Por Carolina Jesus Pereira
Quem não desenvolve o hábito de fazer observações diligentes, de se demorar em análises, de se questionar e tentar encaixar as peças que tem à disposição corre o risco de seguir por caminhos clandestinos ao tentar construir conclusões
“Você pode saber o que disse, mas nunca o que o outro escutou” é uma das frases mais populares de Lacan. Ao mesmo tempo em que remete à fragmentação dos sujeitos e de seus inconscientes, também contempla a ideia de que a construção de sentidos passa por um caminho incerto e cheio de acidentes.
“Você pode saber o que escreveu, mas nunca o que o outro leu” seria uma máxima apropriada para os dias atuais. Um costume que se tornou mais conhecido depois que grande parte do conteúdo jornalístico migrara para mídias digitais é o fato de que muitas pessoas entendem o que querem daquilo que leem, sem obrigatoriamente estabelecer vínculos com o que estava escrito. Como compreender os extremos dessa desagregação?
No início de 2015, um acontecimento curioso foi noticiado na Irlanda: o país legalizou, acidentalmente, o porte de ecstasy, cogumelos alucinógenos e outras drogas psicoativas. A proibição dessas drogas estava registrada em uma lei que outorgava, a um setor administrativo do governo, poderes que deveriam ser somente do legislativo. Com pressa para corrigir essa falha, o tribunal tornou a lei inconstitucional, não restando quaisquer outras que tratassem da proibição dessas drogas.

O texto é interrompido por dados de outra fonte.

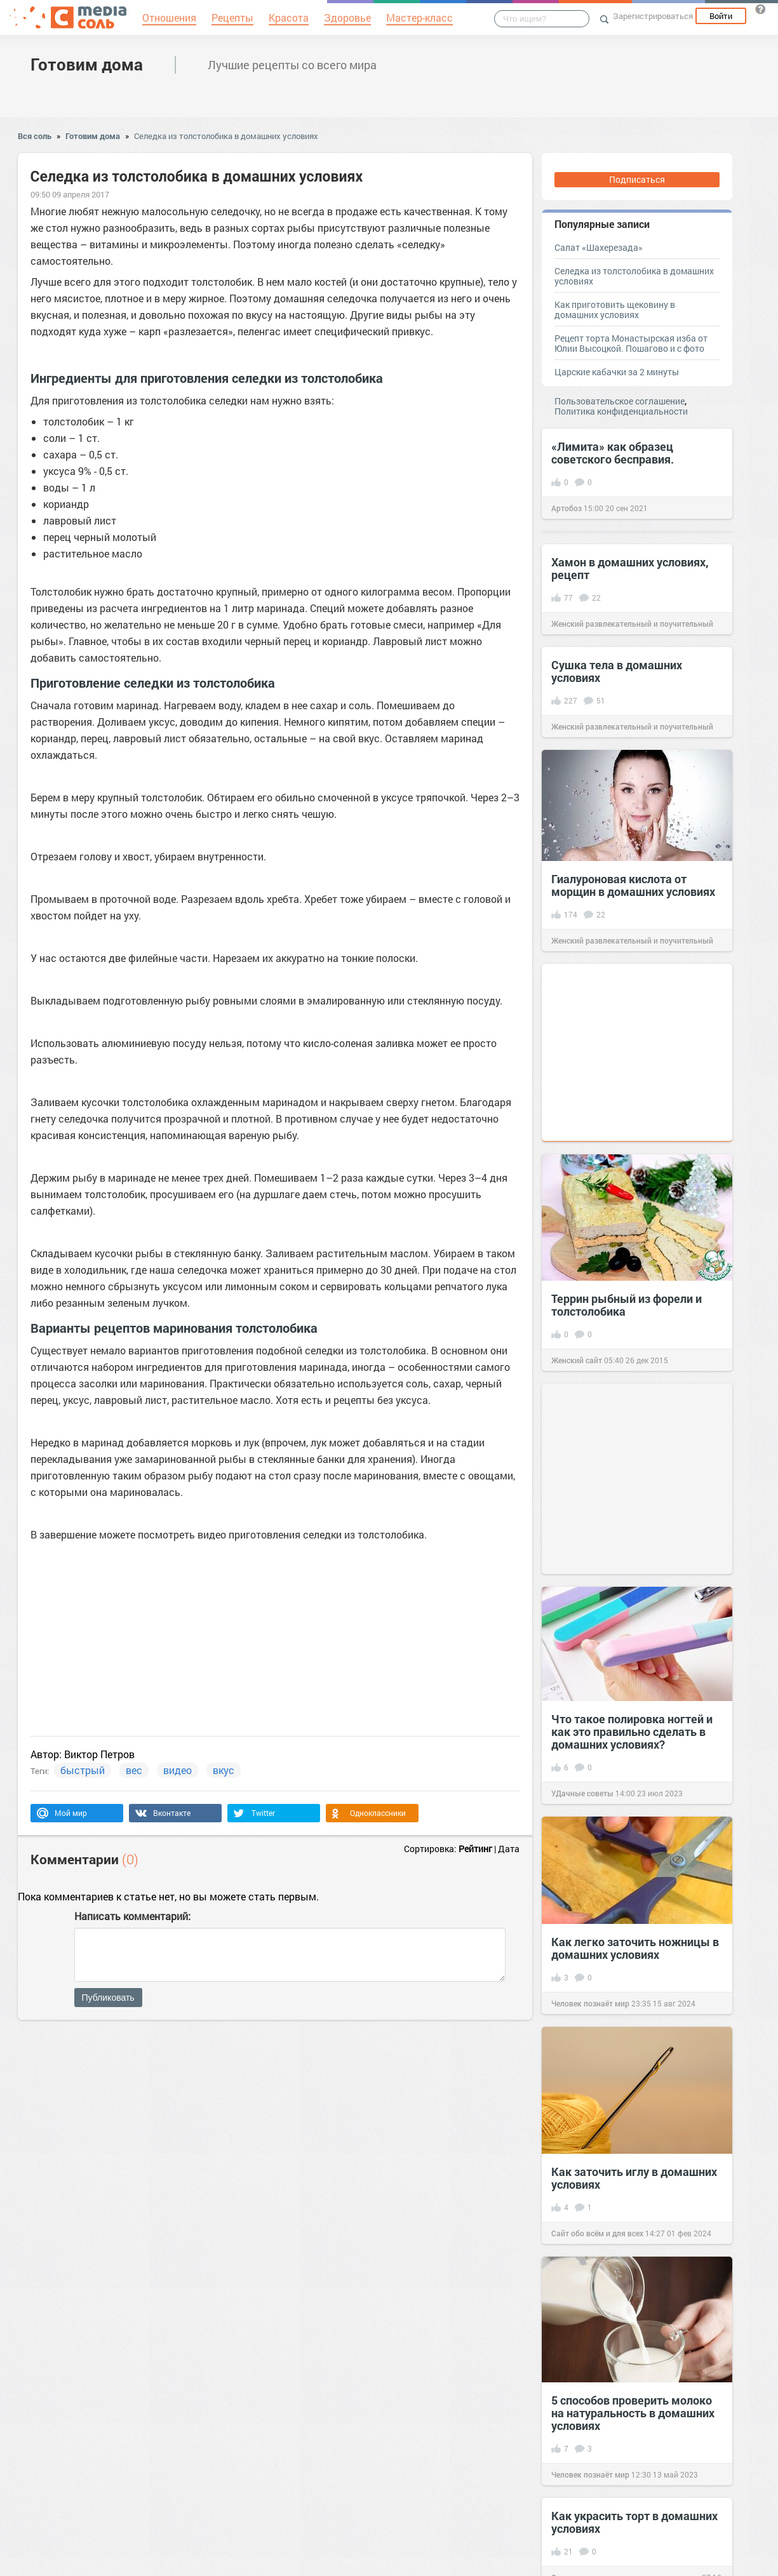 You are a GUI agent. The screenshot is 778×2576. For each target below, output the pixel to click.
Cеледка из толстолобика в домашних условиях (226, 136)
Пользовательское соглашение (619, 401)
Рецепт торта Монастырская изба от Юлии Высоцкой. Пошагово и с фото (631, 343)
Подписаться (637, 179)
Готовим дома (86, 64)
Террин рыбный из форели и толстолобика (626, 1305)
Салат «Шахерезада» (598, 247)
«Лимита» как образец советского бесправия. (612, 452)
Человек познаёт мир (590, 2003)
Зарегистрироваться (653, 16)
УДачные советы (582, 1793)
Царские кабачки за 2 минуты (616, 372)
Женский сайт (576, 1360)
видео (177, 1770)
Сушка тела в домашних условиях (616, 671)
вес (134, 1770)
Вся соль (34, 136)
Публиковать (108, 1997)
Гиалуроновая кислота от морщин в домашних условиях (633, 885)
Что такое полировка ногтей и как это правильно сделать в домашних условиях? (632, 1731)
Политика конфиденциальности (621, 411)
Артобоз (566, 508)
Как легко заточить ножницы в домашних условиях (635, 1948)
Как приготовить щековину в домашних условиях (614, 309)
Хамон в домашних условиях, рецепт (630, 568)
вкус (223, 1770)
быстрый (82, 1770)
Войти (720, 16) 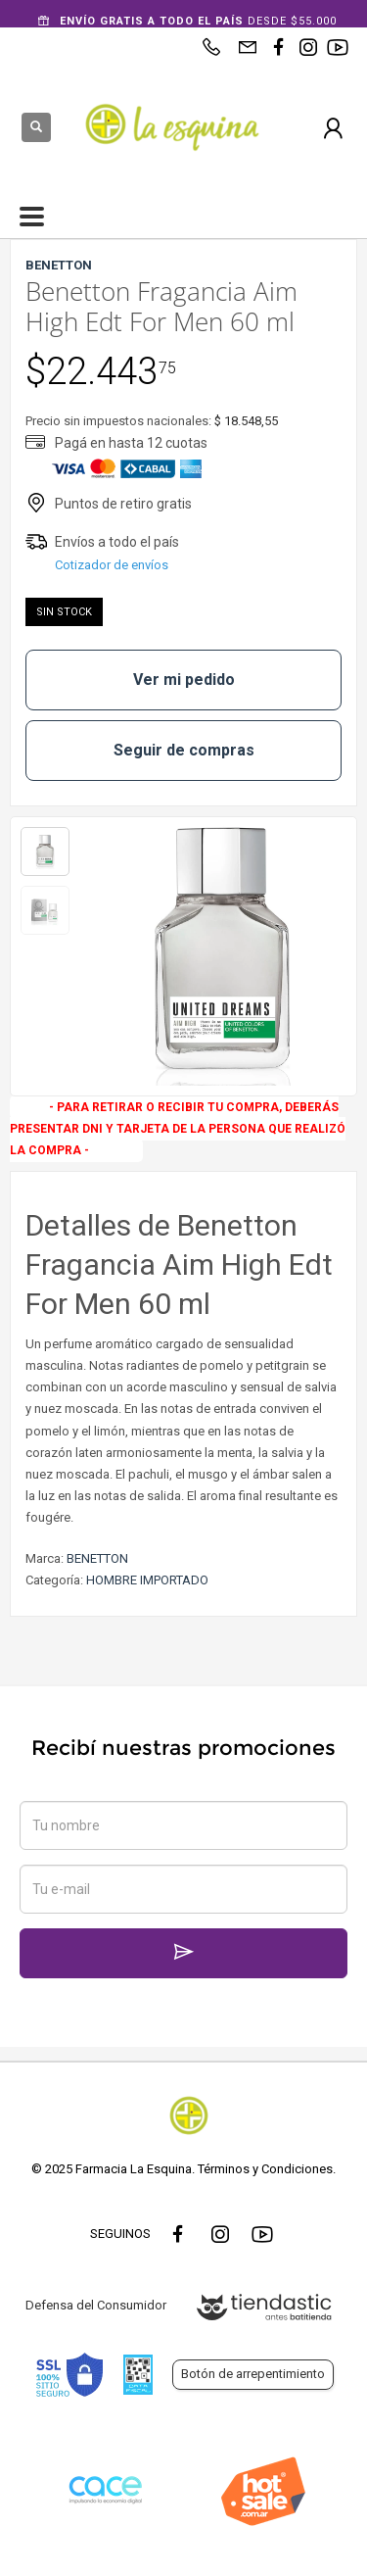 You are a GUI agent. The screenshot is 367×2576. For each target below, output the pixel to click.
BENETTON (97, 1558)
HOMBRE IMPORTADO (147, 1580)
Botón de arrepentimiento (253, 2373)
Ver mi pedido (184, 679)
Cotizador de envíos (111, 565)
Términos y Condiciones (265, 2169)
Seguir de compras (184, 750)
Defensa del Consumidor (95, 2305)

O automatismo da ação que gerou a indesejada consequência nos leva a questionar esse modo de ler em que o olhar se apega a fragmentos, desconsiderando a integração entre as partes e os efeitos do todo. Quando o leitor se cola apenas a pedaços daquilo que lê, produz sentidos nos quais não existe lógica. Ainda que no episódio irlandês o caso tenha sido resolvido rapidamente, com a convocação apressada de uma sessão de emergência para regulamentar a situação, cabe pensar em maneiras de se evitar imprevistos como esse.
Um ponto a ser considerado é que não se trata de pensar somente na leitura de textos, mas em um sentido mais amplo de leitura, na interpretação e associação de hipóteses, fatos e consequências. Acreditamos que um leitor que tira conclusões apressadas e incoerentes a partir de textos tenderá a fazer o mesmo com fatos cotidianos, desconsiderando pistas e fazendo um cálculo errado de consequências. O que está em jogo, nesse caso, é a posição subjetiva do leitor, e não propriamente suas habilidades de leitura.
Em uma entrevista acerca da redução do hábito da leitura entre crianças, o escritor moçambicano Mia Couto respondeu que precisávamos entender que elas “estão deixando de ler os livros porque estão deixando de ler o mundo, de ser capazes de ler os outros, de ler a vida”. Quem não desenvolve o hábito de fazer observações diligentes, de se demorar em análises, de se questionar e tentar encaixar as peças que tem à disposição corre o risco de seguir por caminhos clandestinos ao tentar construir conclusões.
Seja em contexto escolar, legislativo ou nos mais variados âmbitos da vida privada, estamos todos sujeitos a cometer erros, “comer bola”, deixar evidências passarem despercebidas. Se o risco é intrínseco até mesmo quando tentamos nos responsabilizar pelo processo de construção de sentidos, por que não nos implicamos, de uma vez por todas, nessa tarefa? Se existe um jeito de ler de maneira eficiente, ele certamente passa por aí.
Carolina de Jesus Pereira é pesquisadora do Grupo de Estudos e Pesquisa Produção Escrita e Psicanálise – GEPPEP, da Faculdade de Educação da Universidade de São Paulo, onde, no momento, está cursando mestrado.